**Exercise requirements**: Check the entries below for lines with "font"; report only how many there are.

**Provided records**:
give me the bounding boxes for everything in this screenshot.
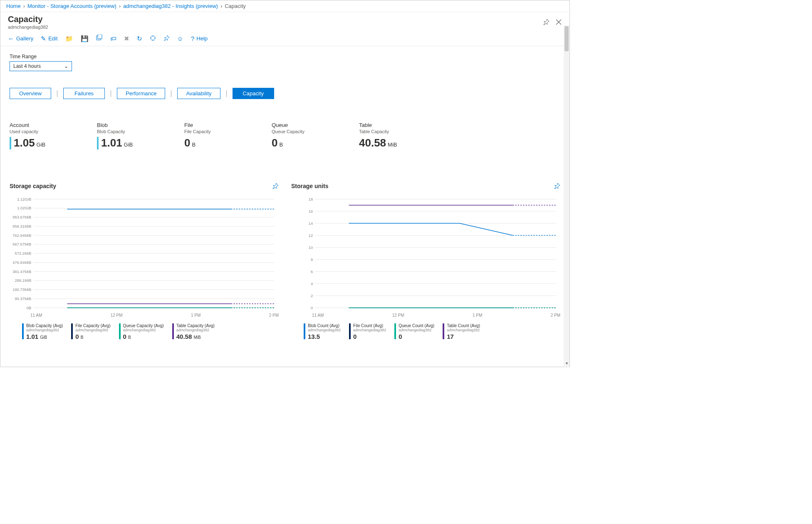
pin-icon[interactable] xyxy=(543,19,550,25)
pin-chart-icon[interactable] xyxy=(272,183,279,189)
svg-text:0: 0 xyxy=(311,305,313,310)
help-button[interactable]: ? Help xyxy=(191,35,208,42)
breadcrumb-home[interactable]: Home xyxy=(6,3,21,9)
svg-text:762.94MiB: 762.94MiB xyxy=(12,233,31,238)
pin-toolbar-button[interactable] xyxy=(163,35,170,42)
help-label: Help xyxy=(196,35,208,42)
pin-icon xyxy=(163,35,170,42)
metric-unit: GiB xyxy=(124,142,133,149)
tab-separator xyxy=(57,90,57,97)
chart-title: Storage units xyxy=(291,183,328,189)
scroll-down-icon[interactable]: ▾ xyxy=(564,360,569,366)
legend-value: 0 B xyxy=(75,333,110,340)
tab-failures[interactable]: Failures xyxy=(63,88,105,99)
svg-text:476.84MiB: 476.84MiB xyxy=(12,260,31,265)
smiley-icon: ☺ xyxy=(177,35,183,42)
question-icon: ? xyxy=(191,35,194,42)
accent-bar xyxy=(97,137,99,149)
legend-value: 1.01 GiB xyxy=(26,333,63,340)
metric-unit: MiB xyxy=(388,142,397,149)
scrollbar-vertical[interactable]: ▾ xyxy=(564,25,569,366)
save-icon: 💾 xyxy=(81,35,89,42)
legend-sub: admchangediag382 xyxy=(123,328,164,332)
legend-sub: admchangediag382 xyxy=(447,328,480,332)
save-as-button[interactable] xyxy=(96,35,103,42)
metric-value: 40.58 xyxy=(359,137,386,149)
legend-name: Blob Capacity (Avg) xyxy=(26,323,63,328)
metric-account: AccountUsed capacity1.05GiB xyxy=(10,122,59,149)
tab-performance[interactable]: Performance xyxy=(117,88,165,99)
tabs-row: OverviewFailuresPerformanceAvailabilityC… xyxy=(10,88,560,99)
legend-value: 0 xyxy=(399,333,434,340)
legend-sub: admchangediag382 xyxy=(353,328,386,332)
legend-item: Blob Count (Avg)admchangediag38213.5 xyxy=(304,323,341,340)
svg-text:667.57MiB: 667.57MiB xyxy=(12,242,31,246)
close-icon[interactable] xyxy=(555,19,562,25)
legend-color-bar xyxy=(304,323,305,339)
breadcrumb-monitor[interactable]: Monitor - Storage Accounts (preview) xyxy=(27,3,116,9)
svg-text:190.73MiB: 190.73MiB xyxy=(12,287,31,292)
metric-subtitle: Queue Capacity xyxy=(272,129,322,134)
refresh-button[interactable]: ↻ xyxy=(137,35,142,42)
legend-value: 0 B xyxy=(123,333,164,340)
breadcrumb-insights[interactable]: admchangediag382 - Insights (preview) xyxy=(123,3,218,9)
metric-blob: BlobBlob Capacity1.01GiB xyxy=(97,122,147,149)
chevron-right-icon: › xyxy=(220,3,222,9)
legend-color-bar xyxy=(119,323,121,339)
edit-button[interactable]: ✎ Edit xyxy=(41,35,57,42)
toolbar: ← Gallery ✎ Edit 📁 💾 🏷 ✖ ↻ ☺ ? Help xyxy=(0,31,569,46)
legend-name: Blob Count (Avg) xyxy=(308,323,341,328)
save-button[interactable]: 💾 xyxy=(81,35,89,42)
feedback-button[interactable]: ☺ xyxy=(177,35,183,42)
svg-text:95.37MiB: 95.37MiB xyxy=(15,296,32,301)
tab-separator xyxy=(226,90,227,97)
open-button[interactable]: 📁 xyxy=(65,35,73,42)
legend-item: Queue Capacity (Avg)admchangediag3820 B xyxy=(119,323,164,340)
svg-rect-1 xyxy=(98,35,102,39)
chart-area: 1.12GiB1.02GiB953.67MiB858.31MiB762.94Mi… xyxy=(10,195,279,312)
accent-bar xyxy=(10,137,11,149)
legend-color-bar xyxy=(443,323,444,339)
metric-title: File xyxy=(184,122,234,128)
breadcrumb: Home › Monitor - Storage Accounts (previ… xyxy=(0,0,569,12)
svg-text:1.12GiB: 1.12GiB xyxy=(17,197,31,201)
svg-text:953.67MiB: 953.67MiB xyxy=(12,215,31,219)
metric-unit: B xyxy=(192,142,196,149)
legend-color-bar xyxy=(172,323,174,339)
legend-sub: admchangediag382 xyxy=(176,328,215,332)
breadcrumb-current: Capacity xyxy=(225,3,246,9)
metric-unit: B xyxy=(279,142,283,149)
chevron-down-icon: ⌄ xyxy=(64,63,68,69)
svg-text:12: 12 xyxy=(309,233,313,238)
time-range-dropdown[interactable]: Last 4 hours ⌄ xyxy=(10,61,72,71)
legend-item: Blob Capacity (Avg)admchangediag3821.01 … xyxy=(22,323,63,340)
page-subtitle: admchangediag382 xyxy=(8,25,48,30)
edit-label: Edit xyxy=(48,35,57,42)
tab-overview[interactable]: Overview xyxy=(10,88,51,99)
tab-availability[interactable]: Availability xyxy=(177,88,220,99)
arrow-left-icon: ← xyxy=(8,35,14,42)
legend-color-bar xyxy=(349,323,351,339)
share-button[interactable] xyxy=(150,35,156,42)
save-copy-icon xyxy=(96,35,103,42)
svg-text:1.02GiB: 1.02GiB xyxy=(17,206,31,210)
delete-button[interactable]: ✖ xyxy=(124,35,129,42)
gallery-button[interactable]: ← Gallery xyxy=(8,35,33,42)
chart-legend: Blob Capacity (Avg)admchangediag3821.01 … xyxy=(10,323,279,340)
tag-button[interactable]: 🏷 xyxy=(110,35,116,42)
svg-text:8: 8 xyxy=(311,257,313,262)
pencil-icon: ✎ xyxy=(41,35,46,42)
legend-item: Queue Count (Avg)admchangediag3820 xyxy=(394,323,434,340)
legend-value: 17 xyxy=(447,333,480,340)
pin-chart-icon[interactable] xyxy=(554,183,560,189)
gallery-label: Gallery xyxy=(16,35,33,42)
legend-sub: admchangediag382 xyxy=(399,328,434,332)
scrollbar-thumb[interactable] xyxy=(564,26,569,51)
svg-text:4: 4 xyxy=(311,281,313,286)
legend-value: 13.5 xyxy=(308,333,341,340)
tab-capacity[interactable]: Capacity xyxy=(233,88,274,99)
svg-text:2: 2 xyxy=(311,293,313,298)
metric-value: 0 xyxy=(184,137,190,149)
metric-subtitle: Blob Capacity xyxy=(97,129,147,134)
svg-text:858.31MiB: 858.31MiB xyxy=(12,224,31,228)
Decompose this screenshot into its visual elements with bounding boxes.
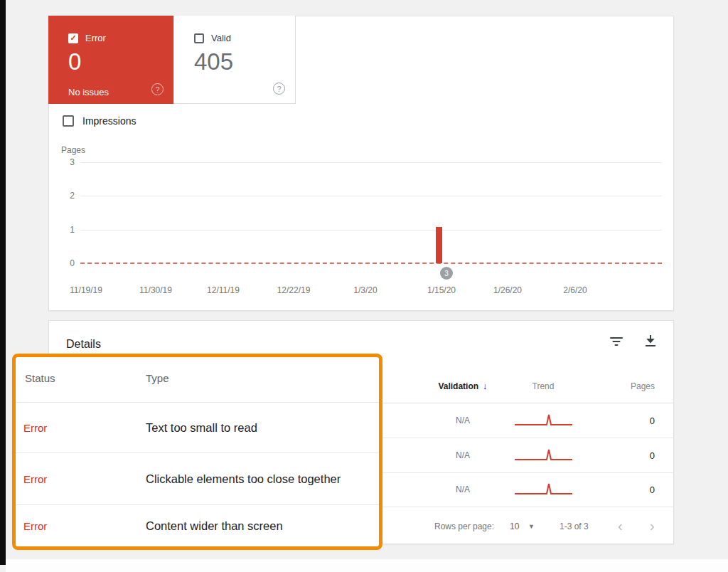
help-icon[interactable]: ? [151, 83, 164, 95]
details-title: Details [66, 338, 101, 351]
x-tick: 11/19/19 [70, 285, 102, 295]
y-tick-0: 0 [58, 258, 75, 268]
check-icon: ✓ [70, 33, 76, 43]
trend-sparkline [508, 472, 579, 507]
valid-count: 405 [194, 48, 233, 75]
x-tick: 1/3/20 [353, 285, 377, 295]
x-tick: 12/22/19 [277, 285, 311, 295]
overlay-row: Error Clickable elements too close toget… [16, 453, 379, 505]
column-header-trend[interactable]: Trend [532, 381, 555, 391]
overlay-row: Error Content wider than screen [16, 505, 379, 546]
gridline [80, 230, 662, 231]
summary-chart-card: ✓ Error 0 No issues ? Valid 405 ? Impres… [48, 16, 674, 311]
rows-per-page-dropdown-icon[interactable]: ▼ [528, 507, 535, 545]
error-checkbox-checked[interactable]: ✓ [68, 33, 78, 43]
trend-sparkline [508, 403, 579, 438]
y-tick-1: 1 [58, 225, 75, 235]
zero-baseline-dashed [80, 263, 662, 264]
y-tick-3: 3 [58, 157, 75, 167]
help-icon[interactable]: ? [273, 83, 285, 95]
previous-page-icon[interactable]: ‹ [618, 507, 623, 545]
valid-checkbox-unchecked[interactable] [194, 33, 204, 43]
download-icon[interactable] [642, 332, 659, 349]
impressions-checkbox-unchecked[interactable] [63, 115, 74, 127]
x-tick: 1/15/20 [427, 285, 456, 295]
impressions-label: Impressions [82, 115, 136, 127]
gridline [80, 196, 662, 196]
left-edge-strip [0, 0, 6, 565]
column-header-pages[interactable]: Pages [631, 381, 655, 391]
pagination-range: 1-3 of 3 [560, 507, 589, 545]
impressions-toggle[interactable]: Impressions [63, 115, 136, 127]
sort-desc-icon: ↓ [483, 381, 488, 391]
overlay-header-row: Status Type [16, 357, 379, 403]
gridline [80, 162, 662, 163]
error-summary-card[interactable]: ✓ Error 0 No issues ? [48, 16, 173, 104]
x-tick: 11/30/19 [139, 285, 172, 295]
error-spike-bar [436, 227, 442, 263]
y-tick-2: 2 [58, 191, 75, 201]
valid-summary-card[interactable]: Valid 405 ? [173, 16, 296, 104]
next-page-icon[interactable]: › [650, 507, 655, 545]
x-tick: 12/11/19 [207, 285, 240, 295]
column-header-validation[interactable]: Validation↓ [438, 381, 487, 391]
rows-per-page-value[interactable]: 10 [510, 507, 519, 545]
chart-y-axis-title: Pages [61, 145, 85, 155]
error-card-label: Error [85, 33, 106, 43]
page: ✓ Error 0 No issues ? Valid 405 ? Impres… [0, 0, 728, 572]
filter-icon[interactable] [608, 334, 625, 351]
x-tick: 1/26/20 [493, 285, 522, 295]
x-tick: 2/6/20 [563, 285, 587, 295]
valid-card-label: Valid [211, 33, 231, 43]
overlay-column-type: Type [146, 372, 169, 384]
rows-per-page-label: Rows per page: [434, 507, 494, 545]
error-subtitle: No issues [68, 87, 109, 97]
annotation-highlight-box: Status Type Error Text too small to read… [12, 354, 382, 550]
error-count: 0 [68, 48, 81, 75]
overlay-column-status: Status [25, 372, 55, 384]
chart-date-marker[interactable]: 3 [440, 267, 453, 280]
trend-sparkline [508, 438, 579, 472]
bottom-strip [6, 559, 728, 572]
overlay-row: Error Text too small to read [16, 403, 379, 453]
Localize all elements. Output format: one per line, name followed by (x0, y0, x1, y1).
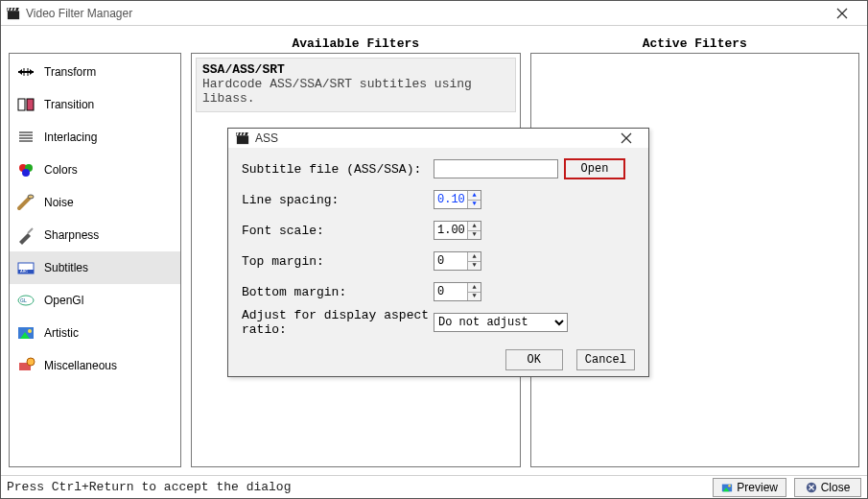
sidebar-item-colors[interactable]: Colors (10, 154, 180, 186)
subtitle-file-input[interactable] (434, 159, 558, 178)
ok-label: OK (528, 353, 541, 367)
close-icon (621, 132, 632, 144)
bottom-margin-input[interactable] (434, 283, 467, 300)
open-label: Open (581, 162, 609, 176)
status-hint: Press Ctrl+Return to accept the dialog (7, 480, 705, 494)
svg-text:ABC: ABC (20, 269, 28, 273)
spin-down-icon[interactable]: ▼ (468, 230, 481, 240)
category-list: Transform Transition Interlacing (9, 53, 181, 467)
sidebar-item-transform[interactable]: Transform (10, 56, 180, 88)
close-label: Close (821, 481, 851, 494)
font-scale-input[interactable] (434, 222, 467, 239)
line-spacing-spinner[interactable]: ▲▼ (434, 190, 481, 209)
close-button[interactable]: Close (794, 478, 861, 497)
sidebar-item-label: Noise (44, 196, 74, 209)
aspect-ratio-select[interactable]: Do not adjust (434, 313, 568, 332)
video-filter-manager-window: Video Filter Manager Transform (0, 0, 868, 499)
open-button[interactable]: Open (564, 158, 625, 179)
svg-point-29 (28, 329, 32, 333)
preview-button[interactable]: Preview (713, 478, 786, 497)
sidebar-item-transition[interactable]: Transition (10, 88, 180, 121)
window-close-button[interactable] (823, 1, 861, 25)
row-line-spacing: Line spacing: ▲▼ (242, 188, 635, 211)
preview-icon (721, 482, 733, 493)
spin-down-icon[interactable]: ▼ (468, 261, 481, 271)
window-title: Video Filter Manager (26, 7, 132, 20)
svg-rect-12 (18, 99, 25, 110)
category-sidebar: Transform Transition Interlacing (9, 34, 181, 467)
dialog-title: ASS (255, 131, 278, 145)
colors-icon (15, 159, 36, 180)
svg-point-31 (27, 358, 35, 366)
subtitle-file-label: Subtitle file (ASS/SSA): (242, 162, 434, 177)
window-titlebar: Video Filter Manager (1, 1, 867, 26)
dialog-close-button[interactable] (612, 129, 641, 148)
noise-icon (15, 192, 36, 213)
ok-button[interactable]: OK (505, 349, 563, 370)
sidebar-item-subtitles[interactable]: ABC Subtitles (10, 251, 180, 284)
svg-marker-9 (30, 69, 34, 75)
svg-rect-13 (27, 99, 34, 110)
svg-point-20 (22, 169, 30, 177)
line-spacing-input[interactable] (434, 191, 467, 208)
font-scale-label: Font scale: (242, 224, 434, 238)
row-font-scale: Font scale: ▲▼ (242, 219, 635, 242)
spin-up-icon[interactable]: ▲ (468, 283, 481, 292)
spin-up-icon[interactable]: ▲ (468, 252, 481, 261)
clapperboard-icon (236, 131, 249, 145)
row-aspect-ratio: Adjust for display aspect ratio: Do not … (242, 311, 635, 334)
ass-settings-dialog: ASS Subtitle file (ASS/SSA): Open Line s… (227, 128, 649, 377)
sidebar-item-sharpness[interactable]: Sharpness (10, 219, 180, 251)
clapperboard-icon (7, 7, 20, 20)
sidebar-item-label: Colors (44, 163, 78, 177)
available-filters-header: Available Filters (191, 34, 521, 53)
filter-description: Hardcode ASS/SSA/SRT subtitles using lib… (202, 77, 509, 106)
sidebar-item-artistic[interactable]: Artistic (10, 317, 180, 349)
svg-rect-1 (8, 11, 19, 19)
transform-icon (15, 61, 36, 83)
spin-down-icon[interactable]: ▼ (468, 200, 481, 209)
cancel-button[interactable]: Cancel (576, 349, 635, 370)
svg-text:GL: GL (20, 297, 27, 303)
bottom-margin-spinner[interactable]: ▲▼ (434, 282, 481, 301)
sidebar-item-interlacing[interactable]: Interlacing (10, 121, 180, 154)
spin-down-icon[interactable]: ▼ (468, 292, 481, 301)
opengl-icon: GL (15, 290, 36, 311)
sidebar-item-label: Interlacing (44, 131, 97, 144)
top-margin-spinner[interactable]: ▲▼ (434, 251, 481, 271)
line-spacing-label: Line spacing: (242, 193, 434, 207)
row-bottom-margin: Bottom margin: ▲▼ (242, 280, 635, 303)
transition-icon (15, 94, 36, 115)
svg-marker-8 (18, 69, 22, 75)
sidebar-item-noise[interactable]: Noise (10, 186, 180, 219)
miscellaneous-icon (15, 355, 36, 376)
aspect-ratio-label: Adjust for display aspect ratio: (242, 308, 434, 337)
spin-up-icon[interactable]: ▲ (468, 222, 481, 230)
sidebar-item-label: Sharpness (44, 228, 99, 242)
close-circle-icon (806, 482, 817, 493)
filter-item-ssa-ass-srt[interactable]: SSA/ASS/SRT Hardcode ASS/SSA/SRT subtitl… (196, 58, 516, 112)
active-filters-header: Active Filters (530, 34, 860, 53)
sidebar-item-label: Miscellaneous (44, 359, 117, 372)
close-icon (836, 8, 848, 19)
top-margin-label: Top margin: (242, 254, 434, 269)
sharpness-icon (15, 225, 36, 246)
cancel-label: Cancel (585, 353, 626, 367)
svg-point-21 (28, 195, 34, 199)
spin-up-icon[interactable]: ▲ (468, 191, 481, 200)
sidebar-item-opengl[interactable]: GL OpenGl (10, 284, 180, 317)
subtitles-icon: ABC (15, 257, 36, 278)
interlacing-icon (15, 127, 36, 148)
font-scale-spinner[interactable]: ▲▼ (434, 221, 481, 240)
preview-label: Preview (737, 481, 778, 494)
filter-name: SSA/ASS/SRT (202, 62, 509, 77)
dialog-button-row: OK Cancel (242, 342, 635, 370)
dialog-body: Subtitle file (ASS/SSA): Open Line spaci… (228, 148, 648, 376)
sidebar-item-miscellaneous[interactable]: Miscellaneous (10, 349, 180, 382)
row-top-margin: Top margin: ▲▼ (242, 250, 635, 273)
svg-rect-39 (237, 135, 248, 144)
top-margin-input[interactable] (434, 252, 467, 270)
bottom-margin-label: Bottom margin: (242, 285, 434, 299)
status-bar: Press Ctrl+Return to accept the dialog P… (1, 475, 867, 498)
sidebar-item-label: Transition (44, 98, 94, 111)
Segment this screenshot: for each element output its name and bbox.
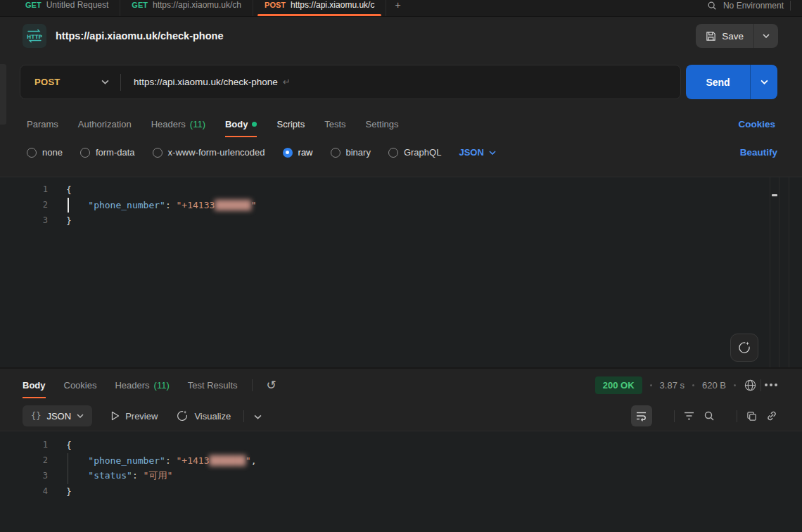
body-modified-dot [252, 122, 257, 127]
response-size[interactable]: 620 B [702, 380, 726, 391]
divider [760, 379, 761, 391]
divider [737, 410, 737, 422]
http-request-icon: HTTP [23, 24, 46, 48]
method-badge: POST [265, 1, 286, 9]
code-line: 2 "phone_number": "+1413███████", [15, 452, 802, 468]
add-tab-button[interactable]: + [386, 0, 409, 16]
tab-title: https://api.xiaomu.uk/c [291, 0, 374, 10]
beautify-link[interactable]: Beautify [740, 147, 777, 158]
line-number: 3 [15, 471, 48, 481]
tab-settings[interactable]: Settings [366, 119, 399, 129]
request-tab-2[interactable]: GET https://api.xiaomu.uk/ch [120, 0, 253, 16]
format-value: JSON [459, 147, 483, 158]
radio-x-www-form-urlencoded[interactable]: x-www-form-urlencoded [153, 147, 265, 158]
more-actions-icon[interactable] [765, 384, 777, 386]
wrap-lines-button[interactable] [631, 405, 652, 426]
request-body-editor[interactable]: 1{2 "phone_number": "+14133███████"3} [0, 177, 802, 367]
request-title: https://api.xiaomu.uk/check-phone [56, 30, 223, 42]
radio-raw-selected[interactable]: raw [283, 147, 313, 158]
save-button[interactable]: Save [696, 24, 778, 48]
copy-icon [746, 411, 757, 422]
history-icon[interactable]: ↺ [267, 379, 276, 391]
request-tab-1[interactable]: GET Untitled Request [14, 0, 120, 16]
response-section-tabs: Body Cookies Headers(11) Test Results ↺ … [0, 369, 802, 401]
preview-button[interactable]: Preview [110, 411, 158, 422]
copy-response-button[interactable] [746, 411, 757, 422]
visualize-options-button[interactable] [254, 410, 262, 422]
tab-test-results[interactable]: Test Results [188, 380, 238, 391]
response-time[interactable]: 3.87 s [660, 380, 685, 391]
search-in-response-button[interactable] [704, 410, 715, 422]
response-body-viewer: 1{2 "phone_number": "+1413███████",3 "st… [0, 431, 802, 532]
divider [252, 379, 253, 391]
tab-params[interactable]: Params [27, 119, 58, 129]
radio-circle [331, 148, 340, 158]
chevron-down-icon [101, 80, 109, 84]
code-line: 3} [15, 213, 802, 228]
share-link-button[interactable] [766, 410, 777, 422]
dot-separator [650, 384, 652, 386]
editor-scrollbar[interactable] [770, 177, 779, 367]
tab-authorization[interactable]: Authorization [78, 119, 132, 129]
tab-headers[interactable]: Headers(11) [151, 119, 205, 129]
svg-text:HTTP: HTTP [27, 34, 43, 40]
send-options-button[interactable] [751, 65, 777, 99]
tab-scripts[interactable]: Scripts [276, 119, 305, 129]
filter-button[interactable] [684, 412, 694, 420]
send-label: Send [686, 65, 750, 99]
tab-body[interactable]: Body [225, 119, 257, 129]
status-badge[interactable]: 200 OK [595, 376, 642, 394]
sparkle-circle-icon [176, 410, 189, 422]
chevron-down-icon [763, 34, 770, 38]
postbot-button[interactable] [730, 334, 758, 362]
radio-form-data[interactable]: form-data [80, 147, 135, 158]
sidebar-collapsed-handle[interactable] [0, 64, 6, 125]
headers-count: (11) [154, 380, 170, 391]
radio-graphql[interactable]: GraphQL [388, 147, 441, 158]
url-input[interactable]: https://api.xiaomu.uk/check-phone↵ [134, 77, 291, 87]
format-select[interactable]: JSON [459, 147, 495, 158]
dot-separator [734, 384, 736, 386]
radio-binary[interactable]: binary [331, 147, 371, 158]
method-select[interactable]: POST [20, 77, 120, 87]
tab-response-body[interactable]: Body [23, 380, 46, 391]
tab-response-headers[interactable]: Headers(11) [115, 380, 169, 391]
line-number: 2 [15, 200, 48, 210]
chevron-down-icon [489, 151, 496, 155]
tab-title: https://api.xiaomu.uk/ch [153, 0, 241, 10]
tab-title: Untitled Request [46, 0, 109, 10]
save-options-button[interactable] [754, 24, 778, 48]
radio-none[interactable]: none [27, 147, 63, 158]
filter-icon [684, 412, 694, 420]
radio-circle [153, 148, 163, 158]
line-number: 1 [15, 440, 48, 450]
radio-circle [80, 148, 90, 158]
divider [120, 74, 121, 91]
globe-icon[interactable] [744, 379, 757, 392]
send-button[interactable]: Send [686, 65, 777, 99]
divider [790, 1, 791, 11]
code-line: 1{ [15, 182, 802, 197]
code-line: 4} [15, 483, 802, 499]
visualize-button[interactable]: Visualize [176, 410, 231, 422]
method-badge: GET [132, 1, 148, 9]
format-value: JSON [46, 411, 71, 422]
url-input-container: POST https://api.xiaomu.uk/check-phone↵ [20, 65, 681, 99]
environment-selector[interactable]: No Environment [723, 1, 784, 11]
response-format-select[interactable]: {} JSON [23, 405, 92, 426]
radio-circle [27, 148, 37, 158]
divider [674, 410, 675, 422]
search-icon[interactable] [707, 1, 717, 11]
pane-edge-line [789, 177, 789, 367]
chevron-down-icon [254, 414, 262, 419]
radio-circle-checked [283, 148, 293, 158]
text-cursor [68, 198, 69, 213]
cookies-link[interactable]: Cookies [738, 119, 775, 129]
tab-tests[interactable]: Tests [324, 119, 345, 129]
chevron-down-icon [77, 414, 84, 418]
wrap-lines-icon [636, 411, 647, 422]
method-badge: GET [25, 1, 42, 9]
request-tab-3-active[interactable]: POST https://api.xiaomu.uk/c [253, 0, 386, 16]
request-section-tabs: Params Authorization Headers(11) Body Sc… [0, 110, 802, 137]
tab-response-cookies[interactable]: Cookies [64, 380, 97, 391]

**Expected output**: 4